Jika benar RPJMDes akan dihapuskan, hal itu akan berdampak negatif bagi kualitas perencanaan pembangunan desa, penyelenggaraan pemerintahan desa, dan eksistensi partisipasi masyarakat desa. Ada implikasi sosiologis dan politis. Pertama, mereduksi kewenangan pemerintah desa dalam mendesain konsep pembangunan desa berdasar potensi SDA, sumber daya ekonomi dan SDM yang ada. Boleh jadi pembangunan desa akan bergantung skema politik pembangunan pemda dan pemerintah pusat. Otonomi desa dalam mengurus perencanaan pembangunan desa tercerabut dari akarnya.

Kedua, melemahkan partisipasi publik. Partisipasi masyarakat desa dalam penggalian gagasan mengenai konsep, kebijakan, program kegiatan pembangunan desa diabaikan. Partisipasi masyarakat desa dalam kegiatan seperti rembuk desa, musyawarah desa mengenai penggalian gagasan pembangunan, tak dapat tempat atau ruang berbicara. Rencana pembangunan desa mutlak jadi otoritas kepala desa, bahkan mungkin pemerintah pusat dalam bentuk panduan formalistik pembangunan desa.

Ketiga, menegasikan prinsip dasar otonomi pemerintahan desa. Menghapuskan RPJMDes sama artinya meniadakan hak "politis" pemerintahan desa dalam perencanaan program kegiatan yang mandiri dan mengurangi kekuasaan desa atas tata kelola anggaran. Yang lebih fatal, penghapusan RPJMDes dengan dalih memperlancar arus investasi ke desa akan menyuburkan praktik korupsi.

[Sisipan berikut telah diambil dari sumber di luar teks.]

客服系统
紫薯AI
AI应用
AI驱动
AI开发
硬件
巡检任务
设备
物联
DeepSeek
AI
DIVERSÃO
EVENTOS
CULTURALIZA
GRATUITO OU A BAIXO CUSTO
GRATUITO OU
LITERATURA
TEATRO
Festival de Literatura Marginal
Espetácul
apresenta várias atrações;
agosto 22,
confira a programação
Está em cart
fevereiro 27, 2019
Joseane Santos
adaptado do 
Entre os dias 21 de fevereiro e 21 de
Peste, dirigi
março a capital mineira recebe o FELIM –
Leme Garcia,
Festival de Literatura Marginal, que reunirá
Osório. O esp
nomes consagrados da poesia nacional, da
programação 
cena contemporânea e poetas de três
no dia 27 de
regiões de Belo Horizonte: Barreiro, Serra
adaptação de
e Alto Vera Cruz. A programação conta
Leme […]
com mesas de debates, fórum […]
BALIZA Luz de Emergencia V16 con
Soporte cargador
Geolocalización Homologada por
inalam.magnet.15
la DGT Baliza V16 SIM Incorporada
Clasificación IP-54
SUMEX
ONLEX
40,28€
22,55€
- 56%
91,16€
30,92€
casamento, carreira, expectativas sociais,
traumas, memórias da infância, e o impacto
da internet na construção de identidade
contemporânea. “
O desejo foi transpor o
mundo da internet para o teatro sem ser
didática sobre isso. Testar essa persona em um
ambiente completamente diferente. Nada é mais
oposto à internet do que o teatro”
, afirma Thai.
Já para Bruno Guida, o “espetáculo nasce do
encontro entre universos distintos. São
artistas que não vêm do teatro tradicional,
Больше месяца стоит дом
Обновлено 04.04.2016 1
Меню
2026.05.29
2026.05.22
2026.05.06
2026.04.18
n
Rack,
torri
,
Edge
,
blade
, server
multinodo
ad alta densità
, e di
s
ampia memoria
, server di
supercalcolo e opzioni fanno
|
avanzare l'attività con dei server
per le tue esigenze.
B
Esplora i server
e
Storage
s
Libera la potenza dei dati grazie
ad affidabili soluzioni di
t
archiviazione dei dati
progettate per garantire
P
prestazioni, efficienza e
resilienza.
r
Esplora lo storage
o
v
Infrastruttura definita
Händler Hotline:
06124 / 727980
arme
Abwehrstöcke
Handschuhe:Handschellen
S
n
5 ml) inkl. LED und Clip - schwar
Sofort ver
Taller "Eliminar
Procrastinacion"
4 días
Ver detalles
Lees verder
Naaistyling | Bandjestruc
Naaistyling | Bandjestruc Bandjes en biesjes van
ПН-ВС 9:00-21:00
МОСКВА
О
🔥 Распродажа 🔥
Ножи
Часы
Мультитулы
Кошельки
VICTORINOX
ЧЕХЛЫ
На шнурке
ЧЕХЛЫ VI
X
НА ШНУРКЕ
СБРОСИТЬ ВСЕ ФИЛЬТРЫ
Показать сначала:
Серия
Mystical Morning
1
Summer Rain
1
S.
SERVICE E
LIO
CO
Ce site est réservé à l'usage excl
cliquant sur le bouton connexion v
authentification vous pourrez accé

RPJMdes merupakan rambu-rambu penting penyelenggaraan program pembangunan sekaligus pelaksanaan anggaran desa. Pelaksanaan tata kelola anggaran desa mengacu pada dokumen RPJMDes sebagai landasan program kegiatan di desa. Jika RPJMdes ditiadakan, banyak program kegiatan yang dirumuskan dengan basis logika kepentingan birokrasi dan elite desa.

Adalah aneh jika menghapus RPJMDes dikaitkan dengan kepentingan investasi. RPJMdes mewakili kepentingan masyarakat desa, sedangkan investasi merepresentasikan kepentingan kuasa pemilik modal. Tiga tahun pelaksanaan otonomi desa dan program dana desa, tak ada bukti muatan program kegiatan pembangunan desa yang tertuang dalam RPJMDes menghambat investasi. Benar ada sinyalemen tentang banyaknya perda di tingkat kabupaten/kota/provinsi turut andil menghambat arus investasi untuk kemajuan pembangunan nasional, tetapi tak ada peraturan desa yang secara langsung menghadang investasi.

Peraturan desa terkait dokumen RPJMDes, RKPDes, RAPBDes, maupun kebijakan terkait norma kearifan lokal tak ada kaitan dengan investasi. Desa justru kian berkembang dalam ritme kemajuan ekonomi yang terbuka melalui badan usaha milik desa (BUMDes). Banyak desa justru berharap investasi dari luar masuk dalam rangka mendorong kemajuan desa di bidang ekonomi, industri, dan sebagainya.